Combinations with Allosteric SHP2 Inhibitor TNO155 to Block Receptor Tyrosine Kinase Signaling

Our findings suggest TNO155 is an effective agent for blocking both tumor-promoting and immune-suppressive RTK signaling in RTK- and MAPK-driven cancers and their tumor microenvironment. Our data provide the rationale for evaluating these combinations clinically.

SHP2 inhibitors offer an appealing and novel approach to inhibit receptor tyrosine kinase (RTK) signaling, which is the oncogenic driver in many tumors or is frequently feedback activated in response to targeted therapies including RTK inhibitors and MAPK inhibitors. We seek to evaluate the efficacy and synergistic mechanisms of combinations with a novel SHP2 inhibitor, TNO155, to inform their clinical development. Experimental design: The combinations of TNO155 with EGFR inhibitors (EGFRi), BRAFi, KRASG12Ci, CDK4/6i, and anti-programmed cell death-1 (PD-1) antibody were tested in appropriate cancer models in vitro and in vivo, and their effects on downstream signaling were examined.

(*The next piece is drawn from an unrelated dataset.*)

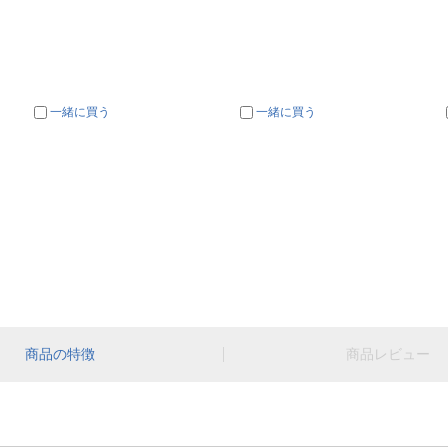
一緒に買う
一緒に買う
商品の特徴
商品レビュー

In EGFR-mutant lung cancer models, combination benefit of TNO155 and the EGFRi nazartinib was observed, coincident with sustained ERK inhibition. In BRAFV600E colorectal cancer models, TNO155 synergized with BRAF plus MEK inhibitors by blocking ERK feedback activation by different RTKs. In KRASG12C cancer cells, TNO155 effectively blocked the feedback activation of wild-type KRAS or other RAS isoforms induced by KRASG12Ci and greatly enhanced efficacy. In addition, TNO155 and the CDK4/6 inhibitor ribociclib showed combination benefit in a large panel of lung and colorectal cancer patient-derived xenografts, including those with KRAS mutations. Finally, TNO155 effectively inhibited RAS activation by colony-stimulating factor 1 receptor, which is critical for the maturation of immunosuppressive tumor-associated macrophages, and showed combination activity with anti-PD-1 antibody. Conclusions: Our findings suggest TNO155 is an effective agent for blocking both tumor-promoting and immune-suppressive RTK signaling in RTK- and MAPK-driven cancers and their tumor microenvironment. Our data provide the rationale for evaluating these combinations clinically.